Please return the lines of the data below, word for word, from the first line through the line containing "Message this member".

(PROVIDED DATA Opens)

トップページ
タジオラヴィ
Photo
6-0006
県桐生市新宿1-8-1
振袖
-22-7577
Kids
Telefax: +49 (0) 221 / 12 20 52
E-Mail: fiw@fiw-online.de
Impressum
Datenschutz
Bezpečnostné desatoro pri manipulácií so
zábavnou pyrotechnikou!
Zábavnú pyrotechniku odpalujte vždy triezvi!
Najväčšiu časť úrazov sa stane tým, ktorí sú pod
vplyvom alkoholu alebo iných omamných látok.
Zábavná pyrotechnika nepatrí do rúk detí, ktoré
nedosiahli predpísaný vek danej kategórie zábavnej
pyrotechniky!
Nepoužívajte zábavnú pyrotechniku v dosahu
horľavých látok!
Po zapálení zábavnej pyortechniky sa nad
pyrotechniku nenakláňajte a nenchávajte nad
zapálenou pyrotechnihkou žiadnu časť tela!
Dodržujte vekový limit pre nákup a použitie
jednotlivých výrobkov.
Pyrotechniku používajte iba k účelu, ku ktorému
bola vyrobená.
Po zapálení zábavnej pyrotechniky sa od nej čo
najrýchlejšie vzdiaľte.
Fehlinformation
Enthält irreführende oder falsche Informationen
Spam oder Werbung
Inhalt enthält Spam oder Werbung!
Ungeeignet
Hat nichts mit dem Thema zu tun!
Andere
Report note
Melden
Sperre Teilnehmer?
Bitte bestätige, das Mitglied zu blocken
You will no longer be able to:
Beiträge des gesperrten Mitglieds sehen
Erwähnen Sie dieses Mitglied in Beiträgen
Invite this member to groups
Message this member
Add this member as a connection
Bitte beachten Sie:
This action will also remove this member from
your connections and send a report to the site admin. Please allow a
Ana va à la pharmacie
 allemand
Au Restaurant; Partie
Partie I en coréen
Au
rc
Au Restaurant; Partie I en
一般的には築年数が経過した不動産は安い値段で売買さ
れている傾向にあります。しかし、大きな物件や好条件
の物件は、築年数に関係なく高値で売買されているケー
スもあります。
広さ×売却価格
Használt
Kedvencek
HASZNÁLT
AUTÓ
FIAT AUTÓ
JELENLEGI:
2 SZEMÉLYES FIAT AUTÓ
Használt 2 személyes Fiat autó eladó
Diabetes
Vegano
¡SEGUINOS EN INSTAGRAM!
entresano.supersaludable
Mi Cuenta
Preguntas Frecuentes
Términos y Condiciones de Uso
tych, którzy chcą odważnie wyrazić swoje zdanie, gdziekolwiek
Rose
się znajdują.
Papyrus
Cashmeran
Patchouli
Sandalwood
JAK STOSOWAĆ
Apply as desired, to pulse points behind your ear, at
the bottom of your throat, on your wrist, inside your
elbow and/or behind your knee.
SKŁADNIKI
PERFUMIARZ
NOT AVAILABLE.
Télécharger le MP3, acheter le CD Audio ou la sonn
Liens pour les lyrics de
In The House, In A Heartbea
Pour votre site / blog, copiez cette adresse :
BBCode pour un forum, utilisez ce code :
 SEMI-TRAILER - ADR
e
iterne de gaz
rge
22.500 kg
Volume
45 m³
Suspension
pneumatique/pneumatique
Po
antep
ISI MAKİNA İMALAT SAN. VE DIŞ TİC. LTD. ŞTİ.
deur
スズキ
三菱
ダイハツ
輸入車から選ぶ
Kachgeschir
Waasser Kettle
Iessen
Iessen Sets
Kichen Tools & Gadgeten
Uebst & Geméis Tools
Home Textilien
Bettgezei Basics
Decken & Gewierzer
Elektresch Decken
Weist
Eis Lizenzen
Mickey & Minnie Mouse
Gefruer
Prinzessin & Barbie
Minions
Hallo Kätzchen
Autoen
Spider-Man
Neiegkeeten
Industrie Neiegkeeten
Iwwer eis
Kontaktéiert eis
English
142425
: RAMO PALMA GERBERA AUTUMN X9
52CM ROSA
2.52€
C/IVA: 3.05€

(PROVIDED DATA Closes)

COMPLETED TASK »
トップページ
タジオラヴィ
Photo
6-0006
県桐生市新宿1-8-1
振袖
-22-7577
Kids
Telefax: +49 (0) 221 / 12 20 52
E-Mail: fiw@fiw-online.de
Impressum
Datenschutz
Bezpečnostné desatoro pri manipulácií so
zábavnou pyrotechnikou!
Zábavnú pyrotechniku odpalujte vždy triezvi!
Najväčšiu časť úrazov sa stane tým, ktorí sú pod
vplyvom alkoholu alebo iných omamných látok.
Zábavná pyrotechnika nepatrí do rúk detí, ktoré
nedosiahli predpísaný vek danej kategórie zábavnej
pyrotechniky!
Nepoužívajte zábavnú pyrotechniku v dosahu
horľavých látok!
Po zapálení zábavnej pyortechniky sa nad
pyrotechniku nenakláňajte a nenchávajte nad
zapálenou pyrotechnihkou žiadnu časť tela!
Dodržujte vekový limit pre nákup a použitie
jednotlivých výrobkov.
Pyrotechniku používajte iba k účelu, ku ktorému
bola vyrobená.
Po zapálení zábavnej pyrotechniky sa od nej čo
najrýchlejšie vzdiaľte.
Fehlinformation
Enthält irreführende oder falsche Informationen
Spam oder Werbung
Inhalt enthält Spam oder Werbung!
Ungeeignet
Hat nichts mit dem Thema zu tun!
Andere
Report note
Melden
Sperre Teilnehmer?
Bitte bestätige, das Mitglied zu blocken
You will no longer be able to:
Beiträge des gesperrten Mitglieds sehen
Erwähnen Sie dieses Mitglied in Beiträgen
Invite this member to groups
Message this member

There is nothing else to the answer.